L'enquête sociologique finit par me lasser. Le jeu n'est pas non plus mon fort. Incapable de faire le deuil de mes aspirations, j'essaie de penser à autre chose, choisissant des activités mécaniques, des tours de force, ce que j'appelle "faire la vaisselle". Remplacer les fils électriques alimentant mes enceintes par du câble épais en le faisant passer derrière les centaines de vinyles qu'il m'a fallu déplacer tout en rampant sous la cheminée, déplacer seul une armoire de plus de cent kilos pour reclouer le fond avant qu'elle ne s'écroule, tailler les plantes du jardin, déclarer ma TVA, écrire des articles impudiques où mes doigts bougent comme les mains d'Orlac... Je m'installe souvent au piano lorsque je perds les pédales, tout en abusant de celle du sustain. Mon expressionnisme s'y exp(l)ose de manière flamboyante. J'ai l'impression de n'en avoir jamais aussi bien joué depuis trois ans.

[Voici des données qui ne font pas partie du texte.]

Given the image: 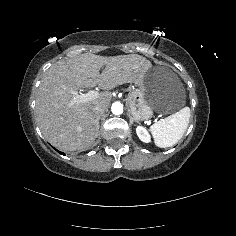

Le célibat ne convient pas à ma soif de partage, qu'elle s'exprime dans l'amour, l'amitié ou le travail. Je gère pourtant le quotidien avec une rigueur domestique m'obligeant à une inaltérable dignité, rédigeant mes articles en bon élève ou en somnambule, confectionnant des recettes culinaires sophistiquées, entretenant la maison en fourmi, accueillant chaque jour des amis de passage. Est-ce que je n'atteins pas mes limites, ma tristesse frisant la dépression, sans que je me l'avoue franchement ?
Ironie du sort, conséquences de mes efforts physiques débiles, contrariétés récentes, météo changeante, alors que je viens de taper le point d'interrogation qui termine mon article, là, trois lignes plus haut, je me fais un tour de rein costaud en me relevant de ma chaise. Il y avait longtemps... Ce lumbago tombe à pic. J'en oublie mes états d'âme...

vendredi 2 avril 2021

Quelques lignes interactives...


J'aurais beau écrire tout ce qui suit, certains n'y entendront que du free-jazz. Si Ornette Coleman a laissé son empreinte à plus d'un endroit sur la planète, le rock s'est étalé de tout son long jusqu'à tout envelopper façon cellophane. Donc, y en a aussi ! Mais ce qui marque l'album de Paar Linien que dirige le saxophoniste Nicolas Stephan est d'abord un concept d'interactivité. Improviser ensemble est évidemment éminemment interactif, comme vivre. Même dans la plus grande solitude, l'ermite ou l'enfant sauvage doivent négocier chaque pas avec la nature. Lire un livre est une autre opération interactive que chacun gère à sa manière. Ayant beaucoup œuvré dans les nouveaux médias en tentant d'utiliser leurs options programmatiques au mieux, je suis évidemment sensible à la question. Dans Nabaz'mob, notre opéra pour 100 lapins communicants, composé avec Antoine Schmitt chacune de nos bestioles possède son libre arbitre pour jouer telle ou telle ligne de la partition. J'aime bien l'idée qu'une œuvre puisse se décliner différemment au gré de chaque participant. C'est ce que font Nicolas Stephan (ténor et alto droit) et ses trois acolytes, le saxophoniste alto Basile Naudet, le bassiste Louis Freres et le batteur Augustin Bette. Sur les titres Lignes, chacun pioche dans "un réservoir de morceaux écrits pour fonctionner les uns avec les autres. Chaque musicien est libre de jouer n'importe quelle partie de n'importe lequel de ces morceaux à n'importe quel moment. Il peut également jouer autre chose, ou ne pas jouer du tout..." On retrouve aussi les principes d'indétermination chers à John Cage, à ne pas confondre avec quoi que ce soit d'aléatoire. Tout cela est composé, le cadre empêche justement le n'importe quoi. Les règles sont néanmoins trop architecturales pour répondre à mon goût pour la dramaturgie. L'émotion est ici privilégiée au sens, comme dans la plupart de la musique instrumentale. Des textes interviennent néanmoins sur deux morceaux comme Les éborgnés qui fait référence aux victimes de la brutalité policière, et la photographie de Julie Blackmon est une jolie métaphore. De plus en plus de jeunes musiciens tentent d'échapper au moule, aux étiquettes. Le formatage ambiant produit une contre-culture, résistance salutaire au pré-mâché.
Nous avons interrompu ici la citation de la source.